- _EXTRACTED ENTRIES_:
━━━━━━━━

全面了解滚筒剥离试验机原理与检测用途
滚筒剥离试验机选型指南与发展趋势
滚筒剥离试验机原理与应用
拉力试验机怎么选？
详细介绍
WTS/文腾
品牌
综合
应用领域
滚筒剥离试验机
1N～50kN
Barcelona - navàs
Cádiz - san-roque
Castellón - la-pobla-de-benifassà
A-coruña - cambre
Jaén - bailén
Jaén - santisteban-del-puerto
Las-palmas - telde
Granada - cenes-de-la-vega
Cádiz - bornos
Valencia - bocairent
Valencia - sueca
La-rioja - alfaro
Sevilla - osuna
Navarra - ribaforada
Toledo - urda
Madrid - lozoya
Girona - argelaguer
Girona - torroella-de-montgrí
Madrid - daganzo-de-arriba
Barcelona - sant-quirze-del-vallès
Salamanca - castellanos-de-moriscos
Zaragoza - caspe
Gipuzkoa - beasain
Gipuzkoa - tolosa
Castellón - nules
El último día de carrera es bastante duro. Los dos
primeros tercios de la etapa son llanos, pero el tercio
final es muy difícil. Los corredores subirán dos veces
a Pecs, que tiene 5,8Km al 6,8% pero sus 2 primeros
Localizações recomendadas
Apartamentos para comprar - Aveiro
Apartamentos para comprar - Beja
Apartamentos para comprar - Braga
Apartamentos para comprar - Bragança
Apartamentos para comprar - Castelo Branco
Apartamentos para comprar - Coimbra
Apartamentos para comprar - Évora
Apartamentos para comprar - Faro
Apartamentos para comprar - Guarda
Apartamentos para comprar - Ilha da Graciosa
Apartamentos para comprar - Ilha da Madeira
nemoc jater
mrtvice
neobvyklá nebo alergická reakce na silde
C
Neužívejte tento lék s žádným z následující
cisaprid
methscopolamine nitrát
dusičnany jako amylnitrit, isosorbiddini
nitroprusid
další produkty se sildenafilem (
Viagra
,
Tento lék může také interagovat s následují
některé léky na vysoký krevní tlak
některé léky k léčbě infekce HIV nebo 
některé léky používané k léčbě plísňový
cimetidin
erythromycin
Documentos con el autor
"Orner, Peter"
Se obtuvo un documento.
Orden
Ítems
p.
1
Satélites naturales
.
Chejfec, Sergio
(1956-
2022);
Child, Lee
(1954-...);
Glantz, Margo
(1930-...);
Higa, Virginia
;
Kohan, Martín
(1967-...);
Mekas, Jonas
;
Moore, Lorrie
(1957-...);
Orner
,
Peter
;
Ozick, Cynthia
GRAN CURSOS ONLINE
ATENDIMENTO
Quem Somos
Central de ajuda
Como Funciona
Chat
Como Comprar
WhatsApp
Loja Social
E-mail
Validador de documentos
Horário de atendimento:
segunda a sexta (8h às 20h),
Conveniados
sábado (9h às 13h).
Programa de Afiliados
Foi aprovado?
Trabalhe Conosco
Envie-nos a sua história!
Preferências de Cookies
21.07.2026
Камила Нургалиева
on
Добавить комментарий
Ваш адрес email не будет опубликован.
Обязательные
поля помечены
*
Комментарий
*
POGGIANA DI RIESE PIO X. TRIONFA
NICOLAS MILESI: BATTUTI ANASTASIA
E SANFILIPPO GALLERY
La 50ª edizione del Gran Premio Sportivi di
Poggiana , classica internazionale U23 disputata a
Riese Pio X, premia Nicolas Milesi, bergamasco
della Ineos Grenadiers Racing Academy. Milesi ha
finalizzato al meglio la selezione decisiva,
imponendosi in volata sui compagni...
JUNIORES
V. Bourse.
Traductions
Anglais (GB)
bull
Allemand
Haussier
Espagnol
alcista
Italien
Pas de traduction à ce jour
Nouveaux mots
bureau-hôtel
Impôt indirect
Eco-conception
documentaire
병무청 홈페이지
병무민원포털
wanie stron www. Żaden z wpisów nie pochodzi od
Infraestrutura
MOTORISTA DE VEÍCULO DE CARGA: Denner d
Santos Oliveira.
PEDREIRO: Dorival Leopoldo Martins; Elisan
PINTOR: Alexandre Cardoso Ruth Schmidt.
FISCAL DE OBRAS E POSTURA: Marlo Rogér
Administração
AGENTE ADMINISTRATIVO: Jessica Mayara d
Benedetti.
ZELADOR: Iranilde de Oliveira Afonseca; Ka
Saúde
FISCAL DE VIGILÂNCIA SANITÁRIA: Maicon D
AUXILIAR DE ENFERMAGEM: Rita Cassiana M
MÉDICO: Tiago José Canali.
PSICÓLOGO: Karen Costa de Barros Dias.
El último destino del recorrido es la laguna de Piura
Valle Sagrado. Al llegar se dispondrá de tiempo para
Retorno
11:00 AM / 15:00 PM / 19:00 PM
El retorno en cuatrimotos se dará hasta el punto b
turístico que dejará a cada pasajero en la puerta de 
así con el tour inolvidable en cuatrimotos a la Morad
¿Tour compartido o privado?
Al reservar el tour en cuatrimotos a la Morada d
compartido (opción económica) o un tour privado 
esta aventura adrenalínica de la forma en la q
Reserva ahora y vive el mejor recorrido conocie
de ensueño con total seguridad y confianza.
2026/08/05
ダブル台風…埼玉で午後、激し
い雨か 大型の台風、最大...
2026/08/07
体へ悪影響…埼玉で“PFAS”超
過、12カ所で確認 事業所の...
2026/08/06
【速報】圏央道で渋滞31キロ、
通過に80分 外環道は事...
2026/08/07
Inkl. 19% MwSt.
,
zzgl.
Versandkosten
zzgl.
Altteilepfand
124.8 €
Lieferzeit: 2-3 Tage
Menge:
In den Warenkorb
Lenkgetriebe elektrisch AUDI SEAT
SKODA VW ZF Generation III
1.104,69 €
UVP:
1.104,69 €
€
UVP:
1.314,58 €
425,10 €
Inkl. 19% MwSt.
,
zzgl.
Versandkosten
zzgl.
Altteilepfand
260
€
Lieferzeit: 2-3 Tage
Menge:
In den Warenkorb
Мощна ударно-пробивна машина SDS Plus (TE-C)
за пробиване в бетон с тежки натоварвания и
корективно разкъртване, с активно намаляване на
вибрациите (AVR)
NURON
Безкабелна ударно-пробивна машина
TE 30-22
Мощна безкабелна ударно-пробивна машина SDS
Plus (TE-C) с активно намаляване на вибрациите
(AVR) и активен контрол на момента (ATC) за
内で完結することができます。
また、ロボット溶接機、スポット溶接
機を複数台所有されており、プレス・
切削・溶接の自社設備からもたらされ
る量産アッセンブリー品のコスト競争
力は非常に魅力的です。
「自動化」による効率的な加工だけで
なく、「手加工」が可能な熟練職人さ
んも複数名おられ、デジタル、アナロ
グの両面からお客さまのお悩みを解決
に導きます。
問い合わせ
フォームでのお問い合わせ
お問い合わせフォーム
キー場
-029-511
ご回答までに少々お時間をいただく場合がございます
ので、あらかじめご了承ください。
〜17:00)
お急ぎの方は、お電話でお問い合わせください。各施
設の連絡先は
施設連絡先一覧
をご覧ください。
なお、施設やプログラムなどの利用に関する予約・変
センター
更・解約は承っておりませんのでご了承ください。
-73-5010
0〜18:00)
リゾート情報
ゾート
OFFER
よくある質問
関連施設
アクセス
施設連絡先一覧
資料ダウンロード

━━━━━━━━

- _WORK REQUIRED_: Using the data above, repeat exactly the lines that begin at the line with "segunda a sexta" and end at the line with "POGGIANA DI RIESE PIO X. TRIONFA", both ends included.

- _WRITTEN ANSWER_:
segunda a sexta (8h às 20h),
Conveniados
sábado (9h às 13h).
Programa de Afiliados
Foi aprovado?
Trabalhe Conosco
Envie-nos a sua história!
Preferências de Cookies
21.07.2026
Камила Нургалиева
on
Добавить комментарий
Ваш адрес email не будет опубликован.
Обязательные
поля помечены
*
Комментарий
*
POGGIANA DI RIESE PIO X. TRIONFA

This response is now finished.